After her inaugural, wildly successful art show, she was shortlisted for the 2001 Alternative Turner Prize. But instead of pursuing that path, Arulpragasam reflexively shifted into making music. In some of her early press, the music was simply seen as an extension of her visual art — though in hindsight, one clearly sees the fomenting of M.I.A. the pop star, the savvy, aspirational culture worker anxious to illuminate her ideas with a brighter light. She has never wavered from that vision. We know her aesthetic, her brand, her way of synthesizing sources into a larger narrative or pattern. “The medium is secondary,” she says. “You always have to have an essence, an idea. You do it in a song or a painting, or you make a signpost, or you make a T-shirt, and it’s not enough. It can be even more than that.”

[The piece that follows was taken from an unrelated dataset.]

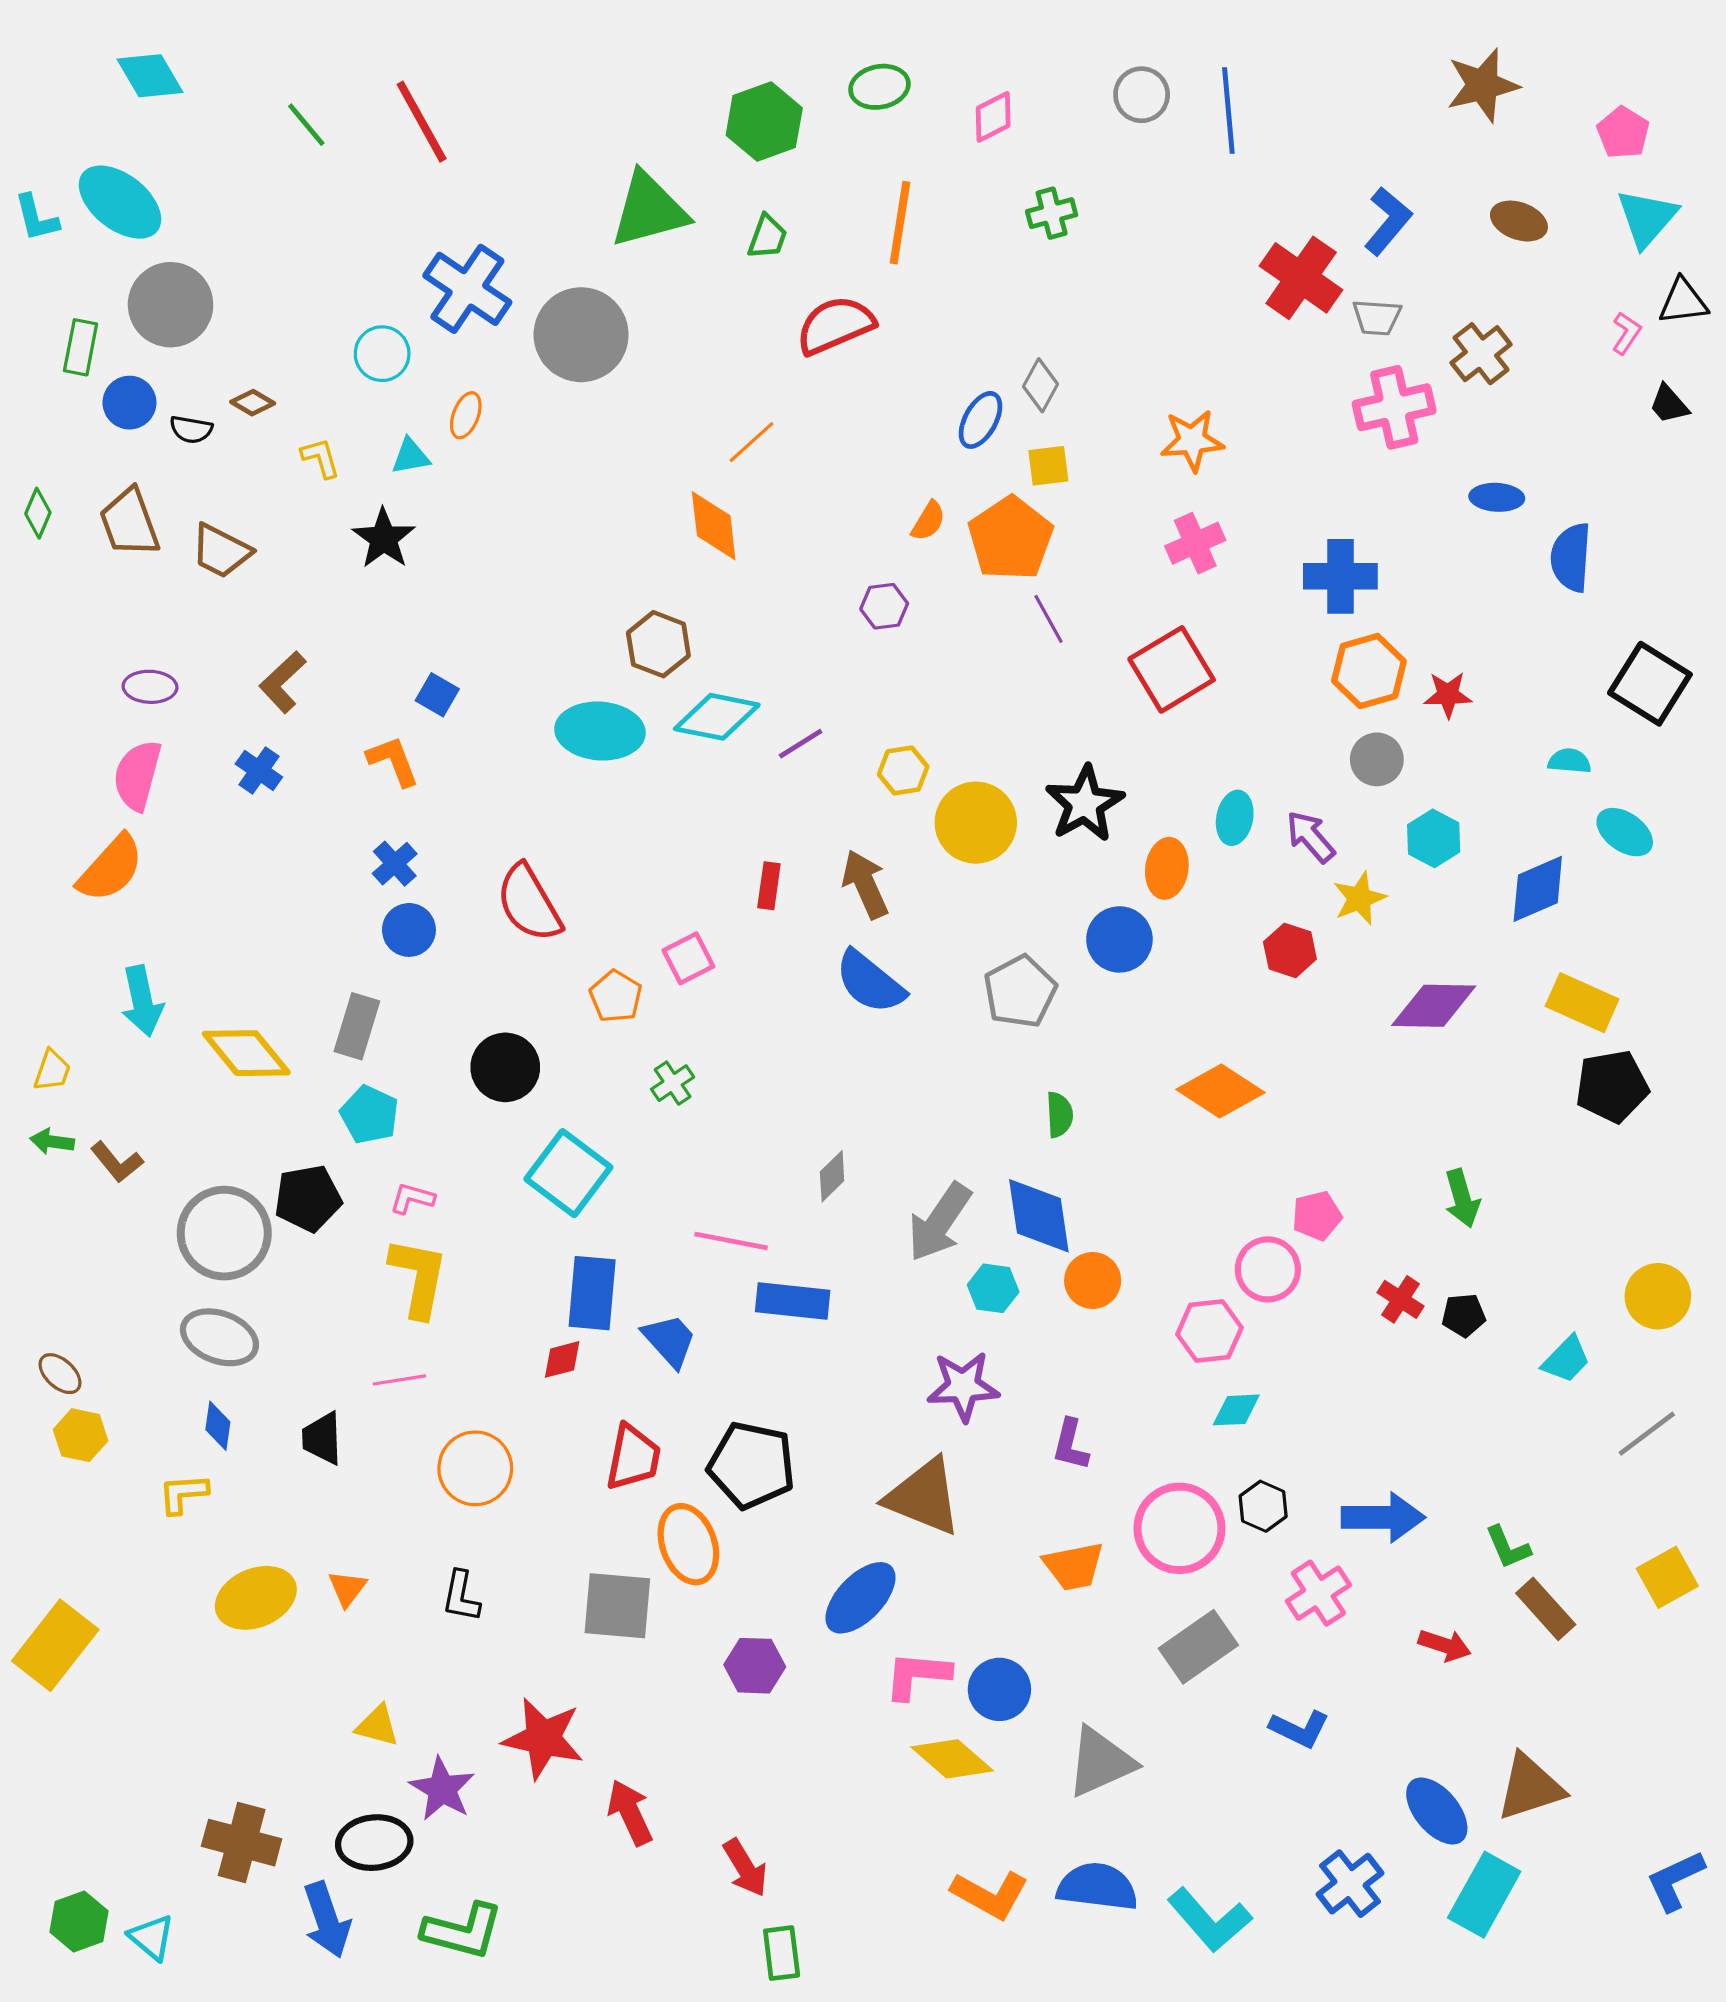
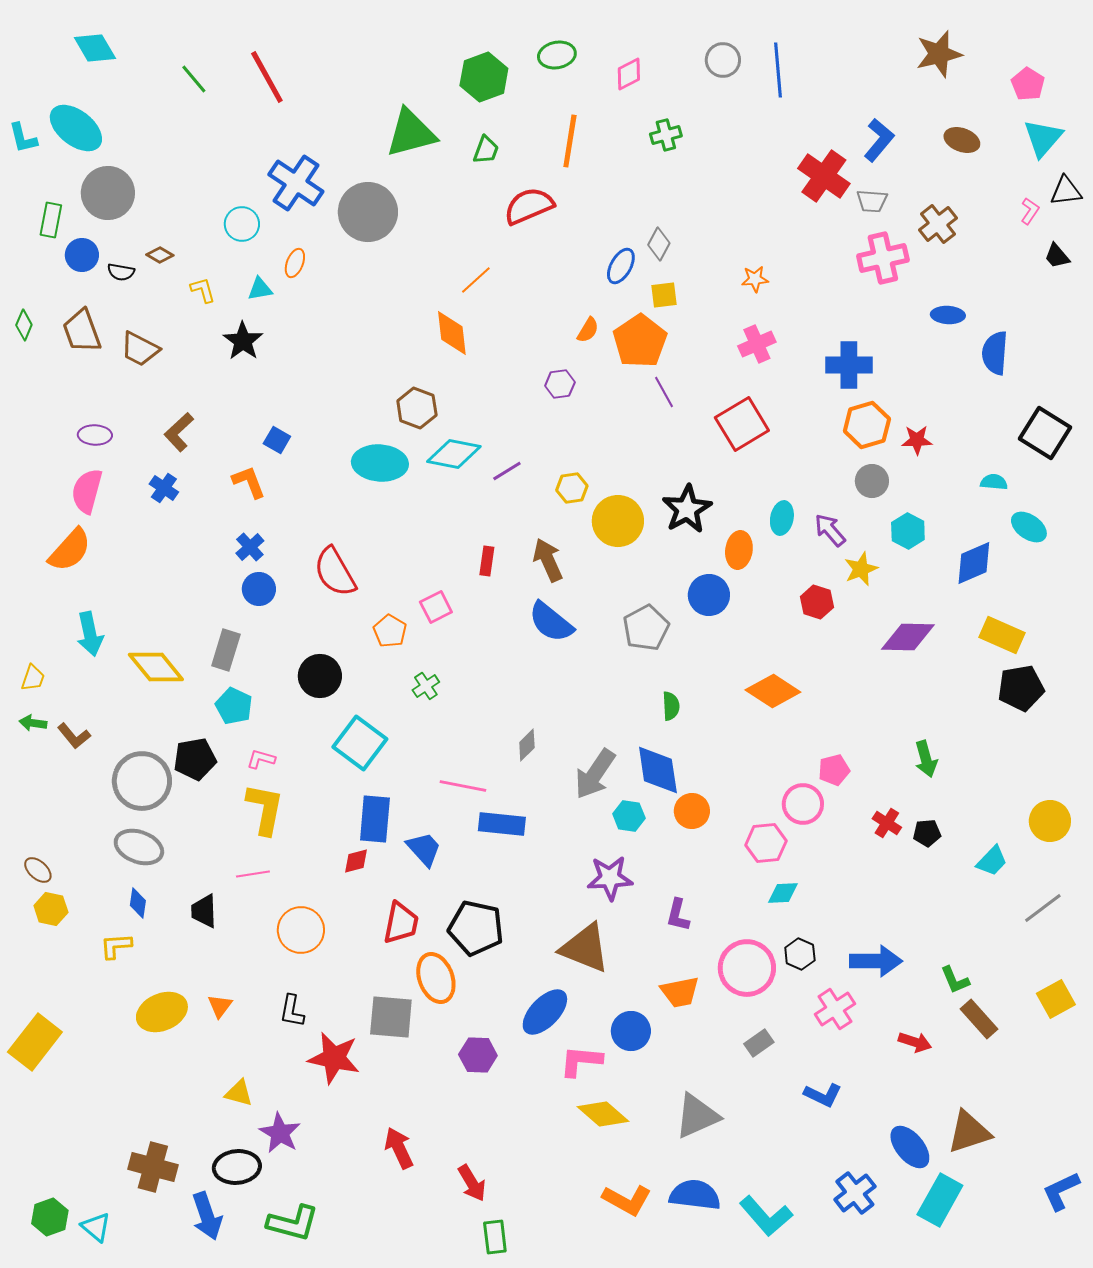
orange star: (1192, 440) -> (755, 279), size x0.7
gray rectangle: (1198, 1647) -> (759, 1043), size x0.6
blue circle: (999, 1689) -> (631, 1031), moved
red star: (543, 1738) -> (334, 1058), moved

Now that she is functionally inside the pop-culture machine, does that negate her ability to criticize it? Does her achievement and her visibility undermine the art’s effectiveness as an act of resistance? On this point, she’s emphatic: “That’s bullshit.”
As Arulpragasm has evolved as an artist and found real market success more and more, her art is no longer the product or expression — she is. As a result, she doesn’t want to ease up.
“You have to constantly redefine who you are,” she says. “The fact that I bombard myself against many industries, many cultures, many people, shows me putting content into my head and putting that dimension into my life… Politics has become a big mash of nothing, and to give it time would be a waste, because now with the Internet, it’s obvious what’s going on. It doesn’t take an artist making a huge album about it to understand. It’s right there, on the front page of everything. We already know and we’re already past it. It’s more about what is keeping the people down from reacting to it.”